At financial independence, you will have created several buckets of income sources. In general, these buckets may look like this:
- Taxable today bucket
- Capital Gain
- Taxable withdrawal bucket
- Tax preference bucket
- Real Estate
- Oil & Gas
- Tax-exempt bonds
- Tax-free withdrawal bucket
Reaching financial independence means you were great at filling these different buckets. Emptying these buckets requires an entirely different outlook.
The way you decide to empty these buckets can affect the life of your nest egg by up to 10 years.
What this means is if you spend $50,000 a year, you could add up to $500,000 of additional income on to your nest egg without spending less or earning more.
How is this done? By implementing a tax strategy.
Retirement income tax strategy
A retirement income tax strategy is taking advantage of differences in tax rates between today and tomorrow. As well as the tax characteristic of the money needed to fund your living expenses.
Looking at the tax rates between today and tomorrow is the most important step in the decision process.
In practice, the general consensus is that tax rates will continue to climb in the future. While a forecast is unreliable, there are many reasons to believe this is true.
In the short-term, you are able to make decisions over your future tax rate.
When you are under 70 1/2 years old, you are able to dictate where you generate your living expenses. Once you turn 70 1/2 you no longer have the same flexibility.
By age 70 1/2 you must take Social Security and Required Minimum Distributions.
This creates what is called the “Tax Torpedo.” Your taxable income reaches a steady threshold for the rest of your life, creating your perpetual tax rate.
What is not a Retirement Income Tax Strategy
After entering retirement there is a common belief that you should keep your tax rate as low as possible. This means living off low, or no tax rate income sources.
Drawing from the list above this typically means covering living expenses with the Taxable Today Bucket as well as Tax Preference Bucket. Your Taxable Withdrawal and Tax-Free Withdrawal Bucket remain untouched.
It’s common that this strategy will leave you in the lower tax brackets of 10% or 15% for the first bunch of years during retirement.
Living in this low tax bracket is great in the short-term, but long-term you could be missing out a very important opportunity.
Instead of passively enjoying a low tax bracket you should consider employing a tax strategy … one that is highly likely to extend the life of your nest egg.
Incremental Roth Conversions
An active approach to extending the life of your nest egg is employing incremental Roth Conversions.
Incremental Roth Conversions is a strategy that takes money out of your Taxable Withdrawal Bucket and put into a Roth IRA. Here are the steps:
- Distribute money from your Taxable Withdrawal Bucket
- Pay tax on the disbursement from your Taxable Today Bucket
- Deposit the money into your Roth IRA
The combination of Step 2 and Step 3 might leave you scratching your head…. Why would I take money out to pay tax and then reinvest that money? Why don’t I let the money grow tax-deferred?
The answer… Arithmetic!
The arithmetic behind this tax strategy can be tremendous. The combination of the time value of money and tax bracket management (i.e comparing today’s tax rate to tomorrow’s) creates an opportunity to add up to 10 years on to the life of your nest egg!

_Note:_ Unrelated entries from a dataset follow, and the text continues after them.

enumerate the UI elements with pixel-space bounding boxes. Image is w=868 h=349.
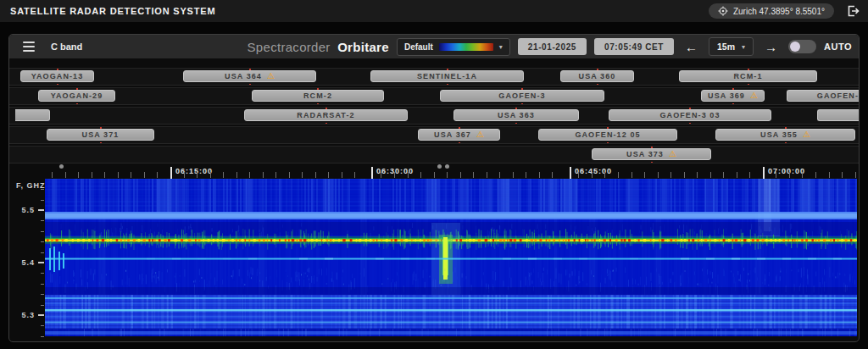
satellite-pass-bar[interactable]: USA 360 (560, 70, 634, 82)
satellite-pass-bar[interactable]: RCM-1 (679, 70, 817, 82)
timeline-row: YAOGAN-29RCM-2GAOFEN-3USA 369⚠GAOFEN- (9, 87, 860, 105)
time-button[interactable]: 07:05:49 CET (594, 38, 674, 55)
satellite-pass-bar[interactable]: GAOFEN-3 03 (609, 109, 771, 121)
minor-freq-tick (41, 336, 44, 337)
minor-time-tick (118, 172, 119, 178)
minor-time-tick (723, 172, 724, 178)
satellite-name: USA 369 (708, 91, 745, 100)
time-axis: 06:15:0006:30:0006:45:0007:00:00 (45, 163, 857, 179)
chevron-down-icon: ▾ (499, 43, 503, 51)
satellite-name: RCM-1 (734, 72, 763, 80)
next-interval-button[interactable]: → (761, 41, 781, 53)
freq-tick-label: 5.5 (14, 206, 35, 214)
minor-time-tick (315, 172, 316, 178)
satellite-pass-bar[interactable]: RADARSAT-2 (244, 109, 408, 121)
freq-tick-label: 5.4 (14, 258, 35, 267)
minor-time-tick (855, 172, 856, 178)
minor-time-tick (236, 172, 237, 178)
minor-time-tick (447, 172, 448, 178)
interval-select[interactable]: 15m ▾ (709, 37, 754, 56)
minor-time-tick (52, 172, 53, 178)
major-freq-tick (38, 262, 44, 263)
app: SATELLITE RADAR DETECTION SYSTEM Zurich … (0, 0, 868, 349)
major-time-tick (170, 167, 172, 179)
location-pill[interactable]: Zurich 47.3895° 8.5501° (709, 3, 834, 19)
minor-time-tick (92, 172, 92, 178)
minor-time-tick (644, 172, 645, 178)
menu-icon[interactable] (19, 38, 38, 55)
minor-time-tick (829, 172, 830, 178)
minor-time-tick (394, 172, 395, 178)
minor-freq-tick (41, 284, 44, 285)
satellite-name: YAOGAN-29 (51, 91, 103, 100)
minor-time-tick (354, 172, 355, 178)
satellite-pass-bar[interactable]: USA 371 (47, 129, 154, 141)
minor-time-tick (658, 172, 659, 178)
minor-freq-tick (41, 252, 44, 253)
minor-time-tick (578, 172, 579, 178)
minor-time-tick (144, 172, 145, 178)
satellite-pass-bar[interactable]: GAOFEN-12 05 (538, 129, 677, 141)
minor-time-tick (78, 172, 79, 178)
satellite-pass-bar[interactable]: GAOFEN-3 (440, 90, 604, 102)
minor-freq-tick (41, 231, 44, 232)
minor-time-tick (328, 172, 329, 178)
minor-time-tick (737, 172, 737, 178)
major-time-tick (763, 167, 765, 179)
minor-freq-tick (41, 273, 44, 274)
satellite-pass-bar[interactable]: USA 373⚠ (592, 148, 711, 160)
timeline-row: YAOGAN-13USA 364⚠SENTINEL-1AUSA 360RCM-1 (9, 68, 860, 86)
minor-time-tick (275, 172, 276, 178)
spectrogram-canvas[interactable] (45, 179, 857, 336)
colormap-preview (439, 43, 493, 51)
major-time-tick (570, 167, 571, 179)
satellite-pass-bar[interactable]: RCM-2 (252, 90, 384, 102)
minor-time-tick (249, 172, 250, 178)
minor-time-tick (749, 172, 750, 178)
warning-icon: ⚠ (669, 150, 676, 158)
timeline-row: RADARSAT-2USA 363GAOFEN-3 03 (9, 107, 860, 125)
minor-time-tick (289, 172, 290, 178)
satellite-name: USA 363 (498, 111, 535, 119)
main-panel: C band Spectracorder Orbitare Default ▾ … (8, 34, 860, 342)
satellite-pass-bar[interactable]: GAOFEN- (787, 90, 860, 102)
exit-button[interactable] (846, 4, 860, 18)
colormap-select[interactable]: Default ▾ (397, 38, 510, 56)
minor-freq-tick (41, 305, 44, 306)
minor-time-tick (408, 172, 409, 178)
satellite-pass-bar[interactable]: USA 363 (453, 109, 579, 121)
auto-label: AUTO (824, 42, 852, 52)
satellite-pass-bar[interactable]: YAOGAN-29 (38, 90, 115, 102)
satellite-pass-bar[interactable]: USA 355⚠ (715, 129, 855, 141)
brand-logo: Spectracorder Orbitare (248, 40, 389, 54)
app-header: SATELLITE RADAR DETECTION SYSTEM Zurich … (0, 0, 868, 22)
satellite-pass-bar[interactable]: YAOGAN-13 (20, 70, 94, 82)
minor-time-tick (670, 172, 671, 178)
minor-freq-tick (41, 241, 44, 242)
satellite-name: GAOFEN-12 05 (575, 130, 640, 139)
minor-time-tick (184, 172, 185, 178)
minor-freq-tick (41, 325, 44, 326)
satellite-name: RADARSAT-2 (297, 111, 354, 119)
minor-time-tick (197, 172, 198, 178)
minor-time-tick (263, 172, 264, 178)
satellite-pass-bar[interactable] (817, 109, 860, 121)
satellite-pass-bar[interactable]: USA 364⚠ (183, 70, 316, 82)
satellite-name: USA 371 (82, 130, 120, 139)
prev-interval-button[interactable]: ← (682, 41, 701, 53)
satellite-name: GAOFEN- (817, 91, 859, 100)
satellite-pass-bar[interactable] (15, 109, 50, 121)
chevron-down-icon: ▾ (742, 43, 745, 51)
minor-time-tick (552, 172, 553, 178)
auto-toggle[interactable] (788, 40, 816, 53)
satellite-name: RCM-2 (303, 91, 332, 100)
crosshair-icon (718, 6, 728, 16)
satellite-pass-bar[interactable]: USA 367⚠ (418, 129, 500, 141)
satellite-pass-bar[interactable]: SENTINEL-1A (370, 70, 524, 82)
satellite-name: SENTINEL-1A (417, 72, 477, 80)
minor-time-tick (342, 172, 342, 178)
brand-bold: Orbitare (337, 40, 389, 54)
date-button[interactable]: 21-01-2025 (518, 38, 587, 55)
satellite-pass-bar[interactable]: USA 369⚠ (701, 90, 765, 102)
location-label: Zurich 47.3895° 8.5501° (733, 7, 825, 16)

Roth IRA Conversion – How much?
Employing a Roth IRA Conversion strategy has a lot going for it. Executing the transaction is where some difficulties exist.
The key to a Roth IRA Conversion is to convert the money at a tax rate lower than when you would begin to live off the money. The second key is the years that the Roth IRA money will be invested. The longer the time horizon, the less the future tax rate matters.
That said, it’s rarely recommended to complete a Roth Conversion into higher tax brackets. Executing a Roth IRA more than your projected future tax rate will have limited benefits. Be careful.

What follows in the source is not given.